What is Surplus?
- Surplus is the marginal social benefit of either producers or consumers.
Consumer Surplus
- Consumer surplus is the extra satisfaction or utility gained by consumers from paying a price that is lower than that which they are prepared to pay.
- On a graph it can be seen as the upper half of the triangle made by the supply and demand curves and the axis for price.
Producer Surplus
- Producer surplus is the excess of the actual earnings that a producer makes from a given quantity of output, over and above the amount the producer would be prepared to output.

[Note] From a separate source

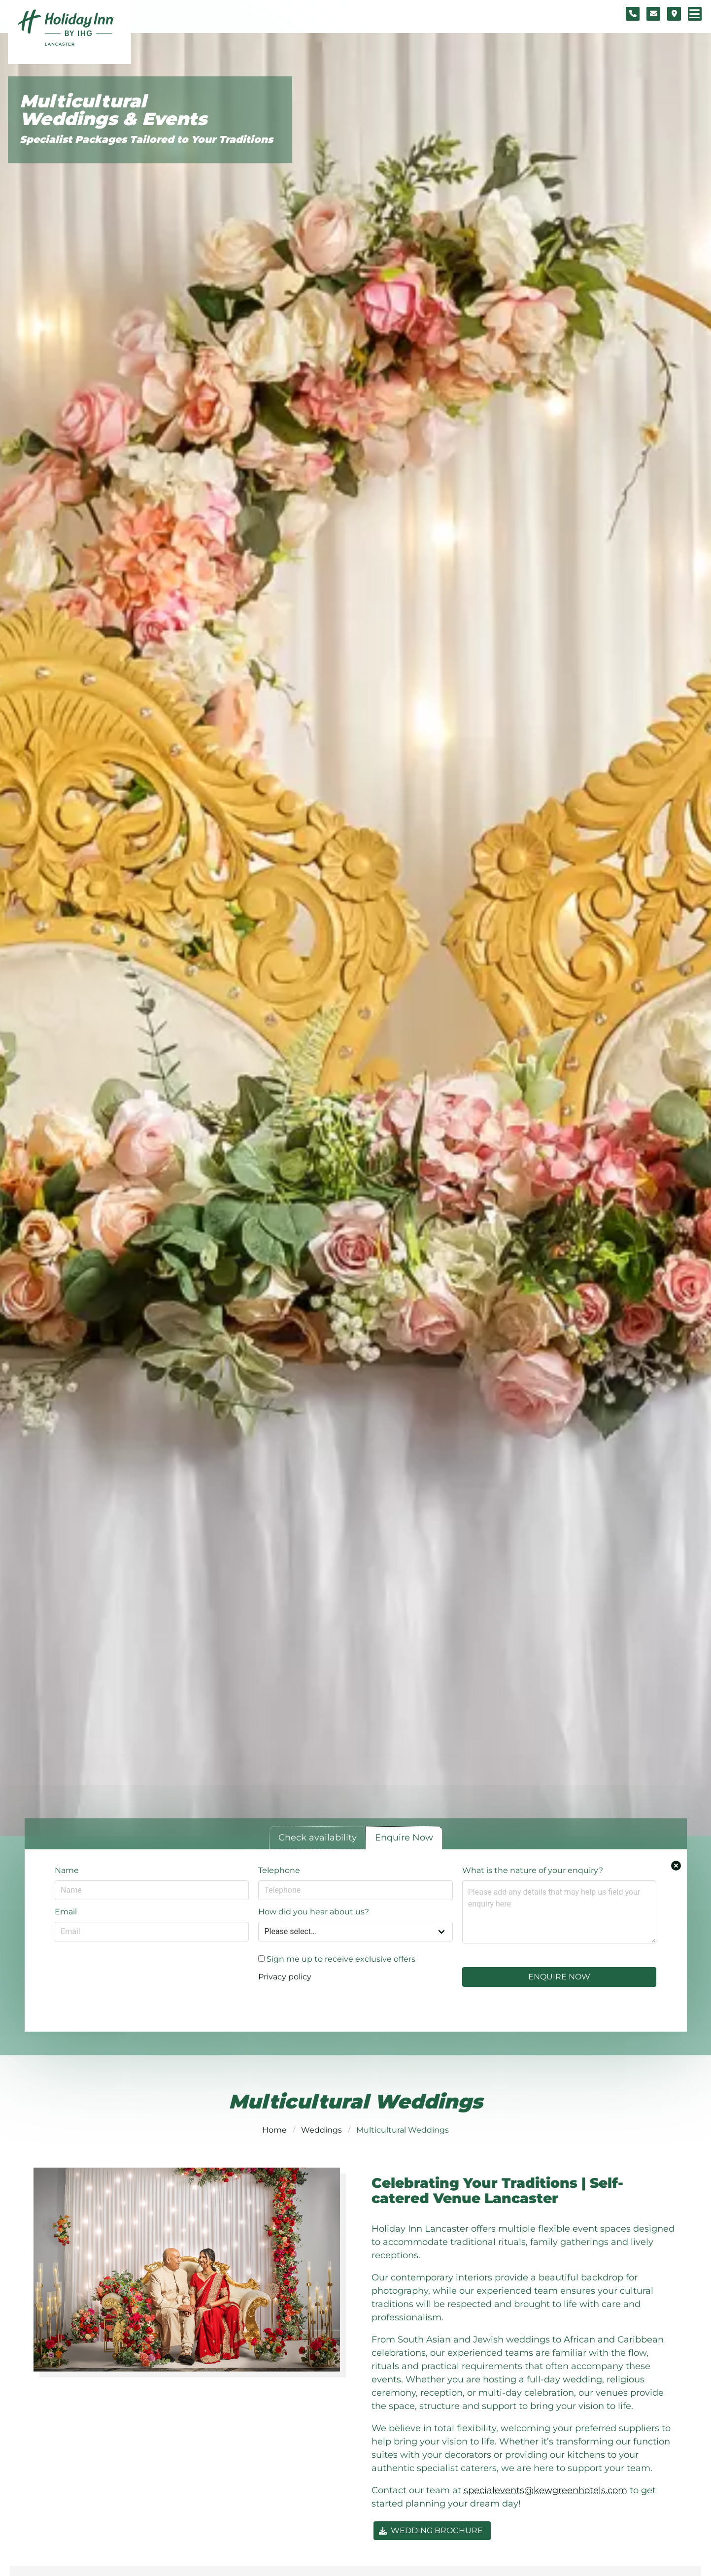 The height and width of the screenshot is (2576, 711). I want to click on Enquire Now, so click(559, 1976).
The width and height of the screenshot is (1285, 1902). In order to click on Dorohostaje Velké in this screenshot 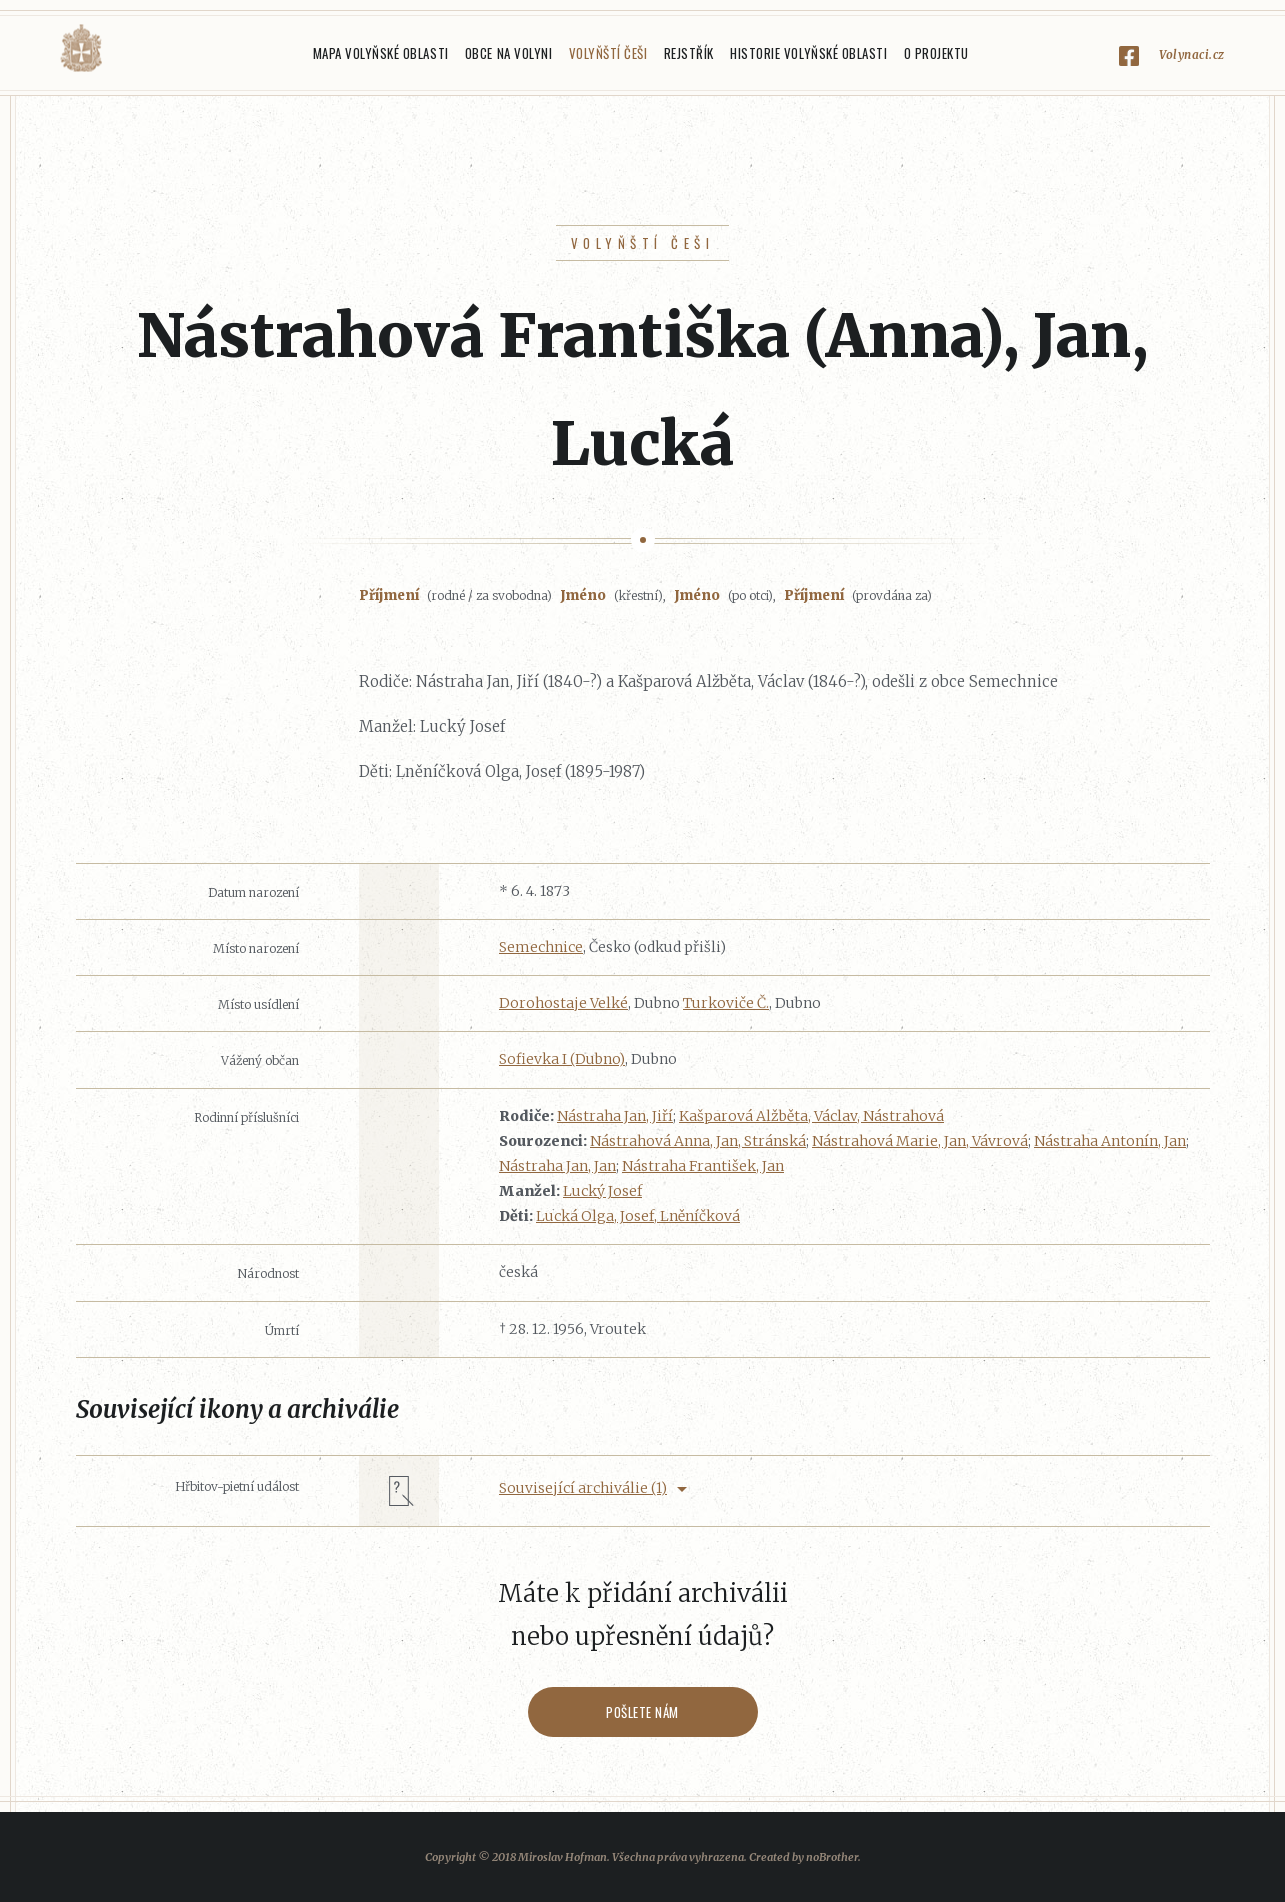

- On a graph it can be seen as the lower half of the triangle made by the supply and demand curves and the axis for price.
Total Surplus
- Total surplus, also called community or social surplus, is the sum of producer surplus and consumer surplus.
- On a graph it is the area of the triangle made by the supply and demand curves and the axis for price.
Allocative Efficiency
- Allocative efficiency is the ideal combination of goods and services in a society.
- The market is socially efficient with no external influences and no external affects.
- In a free-market, the market will naturally correct itself to have allocative efficiency.
- Optimum allocation = optimum distribution of resources.
- Results in the maximum possible community surplus (CS + PS) at equilibrium (Qs = Qd).
Failure of Allocative Efficiency
- Failure to reach allocative efficiency results in a welfare loss.
- Not producing where Qs = Qd, meaning that there is a surplus loss.
- Allocative efficiency always occurs when there is government intervention.